R : Parce que cela signifie que la politique monétaire ne peut pas remplir sa tâche.

Q : Mais je pensais que la politique monétaire visait à maintenir l’inflation à un faible niveau.

R : En partie. Mais nous comptons aussi sur la politique monétaire pour garantir que la demande globale corresponde à ce que l’économie dans son ensemble désire produire.

Q : N’est-ce pas à cela que sert le mécanisme des prix : égaliser l’offre et la demande ?

R : C'est un bon exemple où avoir en tête un marché n’est pas une bonne façon de s’attaquer à la macroéconomie. Alors qu’à long terme vous vous attendriez à ce que l'offre et la demande globales soient égales, ce n'est pas nécessairement le cas à court terme. Les individus peuvent décider d'épargner davantage et l'investissement n’augmente pas nécessairement pour compenser, de sorte que la demande peut chuter en dessous de l'offre, ce qui entraîne une hausse du chômage.

Q : Oui, je me souviens de notre discussion sur l’épargne et l’investissement. Mais le chômage peut sûrement toujours être résolu par une baisse des salaires.

R : Pas si les prix baissent en même temps. Dire que le chômage est trop élevé parce que les salaires réels sont trop élevés dans cette situation passe à côté du problème.

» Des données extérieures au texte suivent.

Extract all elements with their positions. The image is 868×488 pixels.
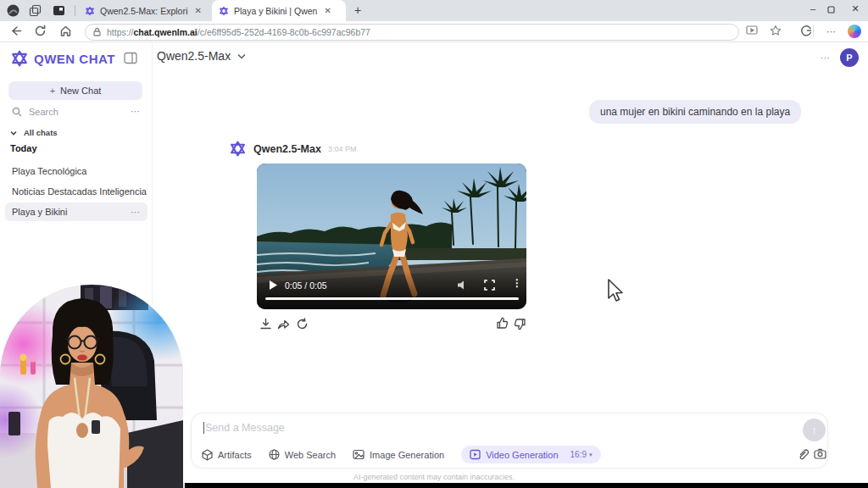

Q : Mais si les salaires et les prix commencent à baisser, cela n’entraînera-t-il pas une reprise de la demande ? Qu’est-ce qui empêche cela de se produire ?

R : La réponse conventionnelle est que les prix sont rigides, si bien que ce processus ne s’opère que lentement. Cela semble être certainement le cas, mais il est intéressant de se demander si un ajustement se produirait même avec des prix visqueux.

Q : Ah oui, la viscosité des prix… C'est tout ce truc keynésien qui est si controversé. Donc, si vous pensez que les prix sont visqueux, cela signifie-t-il que les booms et les récessions causées par les fluctuations de la demande sont inévitables ?

R : Non, comme je l'ai dit plus tôt, c'est l'autre tâche de la politique monétaire. Nous avons de très bonnes raisons de penser que la demande globale dépend négativement du taux d'intérêt réel. Il devrait donc toujours exister un taux d'intérêt réel qui assure l'égalité entre la demande et l'offre globales.

Q : Et la banque centrale essaie de deviner quel est ce taux d’intérêt chaque mois ?

R : Fondamentalement oui, même si elle ne peut déterminer que les taux d'intérêt nominaux, ils doivent donc également estimer l'inflation anticipée. J'espère que vous vous souvenez de la définition des taux d'intérêt réels.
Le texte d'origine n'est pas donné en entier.